Salvia hispanica L is a mint plant in the Lamiceae family, and is indigenous to Mexico and parts of South America. The seeds of the Salvia hispanica plant have become a popular health food due to their powerful nutrient composition.
The seeds of some premium varieties of Salvia hispanica grown for human consumption are especially rich in Omega-3 fatty acids, fiber and are a great source of antioxidants and amino acids – particularly lysine.
While there are over 60 varieties of wild and domesticated Salvia hispanica (the majority of which are known as “chia”), one premium variety of Salvia hispanica has undergone human clinical research – known as the salvia supergrain variety.
Other varieties of chia have undergone clinical research as animal feed 1,2,3,4 but due to inconsistencies in nutritional content, they have not been supported by the medical community for human clinical research.
Climate a Key Factor in Safety
Common “chia” is grown by thousands of farmers in varying soil quality and under limited control. While climate may not seem like a crucial factor in the nutritional quality of the crop, it is actually a key in safety for human consumption.
When the moisture levels in the seed are too high at harvest – whether from humidity or rainfall – this creates a microbiological environment that can be hazardous. In short, when moisture levels are elevated, mold, yeast and salmonella can form inside the seed.
A complete analysis of all varieties of Salvia hispanica, including chia and salvia supergrain, reveals common chia samples that tested positive for yeast, mold and salmonella. Based on 3rd party analysis, all salvia supergrain samples were found to be consistently safe.

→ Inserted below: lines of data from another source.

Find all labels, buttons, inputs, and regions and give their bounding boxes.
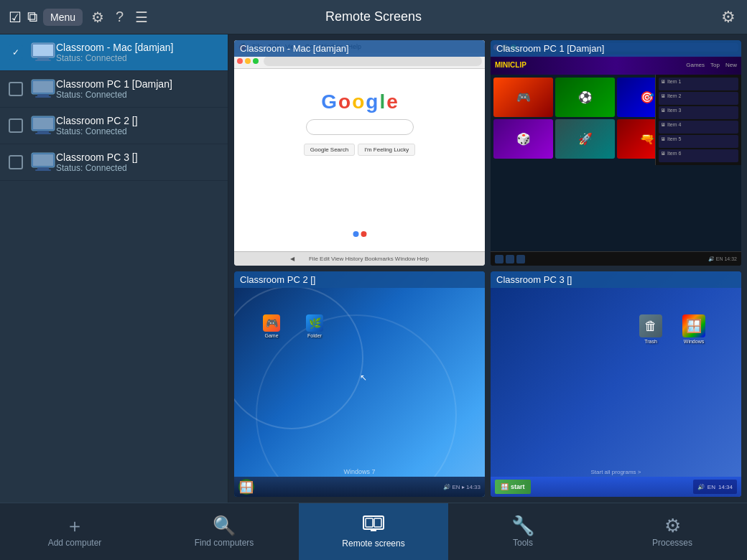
sidebar-info-pc2: Classroom PC 2 [] Status: Connected (56, 115, 219, 136)
processes-label: Processes (652, 538, 692, 548)
main-layout: Classroom - Mac [damjan] Status: Connect… (0, 34, 747, 503)
svg-rect-1 (33, 45, 53, 56)
computer-icon-pc3 (30, 152, 56, 172)
checkbox-mac-damjan[interactable] (9, 45, 23, 60)
svg-rect-11 (35, 133, 51, 134)
xp-icon-trash: 🗑 Trash (639, 314, 662, 344)
menu-button[interactable]: Menu (43, 9, 83, 26)
sidebar: Classroom - Mac [damjan] Status: Connect… (0, 34, 228, 503)
mac-browser: Google Google Search I'm Feeling Lucky (234, 53, 485, 251)
processes-button[interactable]: ⚙ Processes (598, 503, 747, 560)
screen-title-pc1-damjan: Classroom PC 1 [Damjan] (491, 40, 741, 57)
remote-screens-button[interactable]: Remote screens (299, 503, 448, 560)
header-left: ☑ ⧉ Menu ⚙ ? ☰ (9, 6, 151, 29)
sidebar-item-pc1-damjan[interactable]: Classroom PC 1 [Damjan] Status: Connecte… (0, 71, 228, 108)
screen-title-pc2: Classroom PC 2 [] (234, 271, 485, 288)
screen-grid: Classroom - Mac [damjan] 🍎FileEditViewGo… (228, 34, 747, 503)
sidebar-item-pc3[interactable]: Classroom PC 3 [] Status: Connected (0, 144, 228, 181)
computer-icon-pc1 (30, 79, 56, 99)
screen-tile-pc3[interactable]: Classroom PC 3 [] 🪟 Windows 🗑 Trash 🪟 st (491, 271, 741, 497)
win7-icon-2: 🌿 Folder (306, 314, 323, 338)
svg-rect-3 (35, 60, 51, 61)
add-icon: ＋ (65, 516, 84, 535)
help-icon[interactable]: ? (113, 6, 126, 28)
screen-tile-pc2[interactable]: Classroom PC 2 [] 🎮 Game 🌿 Folder (234, 271, 485, 497)
sidebar-info-pc1: Classroom PC 1 [Damjan] Status: Connecte… (56, 78, 219, 100)
find-icon: 🔍 (213, 516, 236, 535)
global-settings-icon[interactable]: ⚙ (718, 5, 738, 29)
sidebar-name-pc3: Classroom PC 3 [] (56, 151, 219, 163)
sidebar-name-mac-damjan: Classroom - Mac [damjan] (56, 42, 219, 53)
win7-icon-1: 🎮 Game (263, 314, 280, 338)
sidebar-info-pc3: Classroom PC 3 [] Status: Connected (56, 151, 219, 173)
add-computer-button[interactable]: ＋ Add computer (0, 503, 149, 560)
mac-taskbar: ◀File Edit View History Bookmarks Window… (234, 251, 485, 266)
svg-rect-18 (374, 518, 381, 527)
screen-tile-pc1-damjan[interactable]: Classroom PC 1 [Damjan] MINICLIP (491, 40, 741, 266)
checkbox-pc1-damjan[interactable] (9, 82, 23, 96)
remote-screens-label: Remote screens (342, 538, 404, 549)
checkbox-pc3[interactable] (9, 155, 23, 169)
add-computer-label: Add computer (48, 538, 102, 548)
svg-rect-9 (33, 118, 53, 129)
remote-screens-icon (363, 515, 384, 536)
settings-icon[interactable]: ⚙ (88, 6, 107, 29)
svg-rect-15 (35, 169, 51, 171)
screen-content-mac-damjan: 🍎FileEditViewGoWindowHelp Google (234, 40, 485, 266)
sidebar-item-pc2[interactable]: Classroom PC 2 [] Status: Connected (0, 108, 228, 144)
sidebar-name-pc2: Classroom PC 2 [] (56, 115, 219, 126)
find-computers-button[interactable]: 🔍 Find computers (149, 503, 299, 560)
computer-icon-pc2 (30, 116, 56, 136)
app-title: Remote Screens (325, 9, 422, 24)
sidebar-status-pc2: Status: Connected (56, 126, 219, 136)
processes-icon: ⚙ (664, 516, 681, 535)
copy-icon[interactable]: ⧉ (27, 9, 37, 25)
checkbox-pc2[interactable] (9, 118, 23, 133)
app-header: ☑ ⧉ Menu ⚙ ? ☰ Remote Screens ⚙ (0, 0, 747, 34)
svg-rect-7 (35, 96, 51, 98)
svg-rect-2 (37, 57, 49, 60)
svg-rect-14 (37, 167, 49, 169)
screen-content-pc3: 🪟 Windows 🗑 Trash 🪟 start 🔊EN14:34 (491, 271, 741, 497)
svg-rect-10 (37, 131, 49, 133)
bottom-navigation: ＋ Add computer 🔍 Find computers Remote s… (0, 503, 747, 560)
svg-rect-5 (33, 81, 53, 93)
computer-icon-mac-damjan (30, 42, 56, 62)
sidebar-status-mac-damjan: Status: Connected (56, 53, 219, 63)
xp-icon-windows: 🪟 Windows (682, 314, 705, 344)
list-icon[interactable]: ☰ (132, 6, 151, 29)
find-computers-label: Find computers (195, 538, 254, 548)
sidebar-info-mac-damjan: Classroom - Mac [damjan] Status: Connect… (56, 42, 219, 63)
tools-icon: 🔧 (511, 516, 534, 535)
sidebar-name-pc1: Classroom PC 1 [Damjan] (56, 78, 219, 90)
sidebar-item-mac-damjan[interactable]: Classroom - Mac [damjan] Status: Connect… (0, 34, 228, 71)
svg-rect-13 (33, 154, 53, 166)
screen-content-pc2: 🎮 Game 🌿 Folder ↖ 🪟 🔊 EN ▸ 14:33 Wind (234, 271, 485, 497)
select-all-icon[interactable]: ☑ (9, 9, 22, 26)
screen-tile-mac-damjan[interactable]: Classroom - Mac [damjan] 🍎FileEditViewGo… (234, 40, 485, 266)
screen-content-pc1: MINICLIP GamesTopNew 🎮 ⚽ 🎯 🏆 (491, 40, 741, 266)
sidebar-status-pc3: Status: Connected (56, 163, 219, 173)
sidebar-status-pc1: Status: Connected (56, 90, 219, 100)
tools-button[interactable]: 🔧 Tools (448, 503, 598, 560)
screen-title-mac-damjan: Classroom - Mac [damjan] (234, 40, 485, 57)
screen-title-pc3: Classroom PC 3 [] (491, 271, 741, 288)
svg-rect-6 (37, 94, 49, 96)
svg-rect-17 (366, 518, 373, 527)
tools-label: Tools (513, 538, 533, 548)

The History of Salvia Hispanica
The seeds of the plant were once used by Aztec warriors to sustain themselves during long journeys. Aztec doctors would “prescribe” the seeds to relieve joint pain and skin conditions – they didn’t know why it was so effective at the time, but modern science tells us the healing activity was due to:
1.) A High Ratio of Omega-3 Fatty Acids: Lubricates the tissues of the body.
2.) An Ideal Blend of Amino Acids: Proteins to support soft tissue repair.
3.) Antioxidants, Like Quercetin: Fights free radicals to prevent destruction of tissues.
1. ^ Chia (Salvia hispanica L.) seed as an omega-3 fatty acid source for finishing pigs. Journal of Animal Sciences (2009), 1910. doi:10.2527/jas.2009-1987v1. (W. Coates, R. Ayerza)
2. ^ Chia Seed (Salvia hispanica L.) as an ?-3 Fatty Acid Source for Broiler Chicks. Poultry Science (2002), 81:826–837. (R. Ayerza, W. Coates, and M. Lauria)
3. ^ Dietary levels of chia: influence on hen weight, egg production and sensory quality, for two strains of hens. British Poultry Science (May 2002), Vol. 43, No. 2, pp. 283 – 290. (R. Ayerza, W. Coates)
4. ^ Dietary Levels of Chia: Influence on Yolk Cholesterol, Lipid Content and Fatty Acid Composition for Two Strains of Hens. Poultry Science (2000), 79:724–739.
5. ^ Effect of Dietary alpha-Linolenic Fatty Acid Derived from Chia when Fed as Ground Seed, Whole Seed and Oil on Lipid Content and Fatty Acid Composition of Rat Plasma. Annals of Nutrition and Metabolism, 2007:51:27-34. (R. Ayerza, W. Coates)
History of Chia in America
Chia (Salvia hispanica L.) is an annual crop native to southwestern Mexico and northwestern Central America. The people settled in these regions consume from pre-Columbian times, with the majority of their daily nutrition.
When Christopher Columbus arrived in America, the Aztec Empire controlled a vast territory that now belongs to Mexico, with a population of over eleven million people. Tenochtitlan, the capital, with two hundred thousand inhabitants, was where is now the Federal District. This very advanced civilization reached its height between 1168 and 1521, when it was destroyed by the conquistadors led by Hernán Cortés.
Mesoamerica was by then at least twenty domesticated plant species with different uses. Four of them stood out from the nutritional standpoint, amaranth, beans, chia, and corn, constituting the main components of the daily diet. Its importance is well grounded in the historic Florentine Codex written between 1548 and 1585 by Fray Bernardino de Sahagun, entitled General History of the Things of New Spain. The twelve-volume work written in Nahuatl and Castilian is in the Laurentian Bibliotea Florence, Italy. Some aspects of the production, marketing and use of chia described in several passages of this monumental work.
Chia seed, according to scientific evidence, began to be used for human consumption about 3,500 years before Christ. Between 2600 BC and 2000 BC was grown in the Valley of Mexico at Teotihuacan and Toltec civilizations before the Aztecs arrived there, and between 1500 BC and 900 BC was used as currency in central Mexico.